B Cells As Therapeutic Targets In Autoimmune Neurological Disorders

Marinos C Dalakas

Disclosures

Nat Clin Pract Neurol. 2008;4(10):557-567. 

In This Article

Roles of B Cells in the Immune Response: Neurological Aspects

In the context of autoimmune neurological disorders, B cells have traditionally been associated with the production of autoantibodies from plasma cells, the end products of B-cell differentiation.[2,3,4,5] In several neurological diseases, including myasthenia gravis and certain neuropathies, the autoantibodies are pathogenetic, exerting a direct effect on self antigens either by functioning as neutralizing antibodies or by activating and fixing complement on the targeted tissues (Figure 1A). Autoantibodies and immune complexes can also activate Fc receptors on macrophages or dendritic cells, leading to the production of cytokines, which cause further tissue injury (Figure 1A). In most autoimmune neurological disorders, however, the autoantibodies are directed against cytosolic antigens and might not be directly involved in tissue injury. In such cases, B cells might still participate in the autoimmune process through antibody-independent mechanisms that include antigen presentation, costimulation, cytokine production, and coordination of T-cell functions (Figure 1A-D).[4,6]

Figure 1.

B-cell functions in neurological disorders. The figure shows the four main functions of B cells through which they contribute to the pathology of immune-mediated neurological conditions. (A) Production of antibodies that cause tissue damage either via complement activation or antibody-dependent-cell mediated cytotoxicity. (B) Acting as antigen-presenting cells, which results in clonal expansion of cytotoxic T cells and cytokine production. (C) Production of proinflammatory cytokines, such as IL-6, TNF and IL-10, which activate macrophages and T cells and enhance tissue damage. (D) De novo formation and maintenance of ectopic germinal centers in the intermeningeal spaces (neolymphogenesis). Abbreviations: IL = interleukin; LTβR = lymphotoxin-β receptor; LTβ = lymphotoxin-β; TNF = tumor necrosis factor.
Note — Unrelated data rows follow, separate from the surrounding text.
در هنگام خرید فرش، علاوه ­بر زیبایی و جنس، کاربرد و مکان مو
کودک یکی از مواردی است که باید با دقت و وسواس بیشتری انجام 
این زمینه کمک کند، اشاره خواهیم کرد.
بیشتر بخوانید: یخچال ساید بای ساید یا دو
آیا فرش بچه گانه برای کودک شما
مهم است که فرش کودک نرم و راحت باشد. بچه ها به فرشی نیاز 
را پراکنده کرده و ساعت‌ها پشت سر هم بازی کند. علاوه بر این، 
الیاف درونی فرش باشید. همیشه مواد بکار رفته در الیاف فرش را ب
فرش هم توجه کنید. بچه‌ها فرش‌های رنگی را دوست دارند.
A proof-of-principle that activated B cells are fundamental for coordinating T-cell functions was provided by the observation that B-cell-depleted mice exhibit a dramatic decrease in numbers of CD4+ and CD8+ T cells, and a tenfold inhibition of memory CD8+ T cells.[7,8] An important function of B cells is their ability to present antigenic peptides, in the context of major histocompatibility complex class II molecules on their surface, to the T-cell receptors of CD4+ cells, leading to expansion of antigen-specific T cells (Figure 1B).[1,2,3,4,5,6] B cells are 100-1,000 times more potent in antigen presentation than are the other antigen-presenting cells, such as macrophages or dendritic cells,[9] and they are especially effective at presenting low concentrations of antigen. Activated B cells are also as efficient as T cells at producing cytokines—most notably interleukins (IL-1, IL-4, IL-6, IL-10, IL-12, IL-23 and IL-16), tumor necrosis factor (TNF) and the chemokines macrophage inflammatory protein 1α (MIP1α) and MIP1β.[10,11] These inflammatory mediators modulate the migration of dendritic cells, activate macrophages, exert a regulatory role on T-cell functions, and provide feedback stimulatory signals for further B-cell activation (Figure 1C). Some cytokines might theoretically exert an inhibitory role in the immune process, although this has not been clearly established in human diseases.

An additional role of B cells that is relevant to neurology is their involvement in de novo formation and maintenance of ectopic lymphoid structures, a process termed neolymphogenesis.[6] This is accomplished through the actions of β-lymphotoxin, a TNF family member molecule that is expressed on the surface of B cells (Figure 1D). Ectopic follicular structures are found in the meningeal compartment in patients with various neuroinflammatory conditions, as discussed below. The multiple contributions of B cells to the complexity of the autoimmune process make B cells attractive targets for therapeutic interventions that extend beyond the traditional effects on antibody production.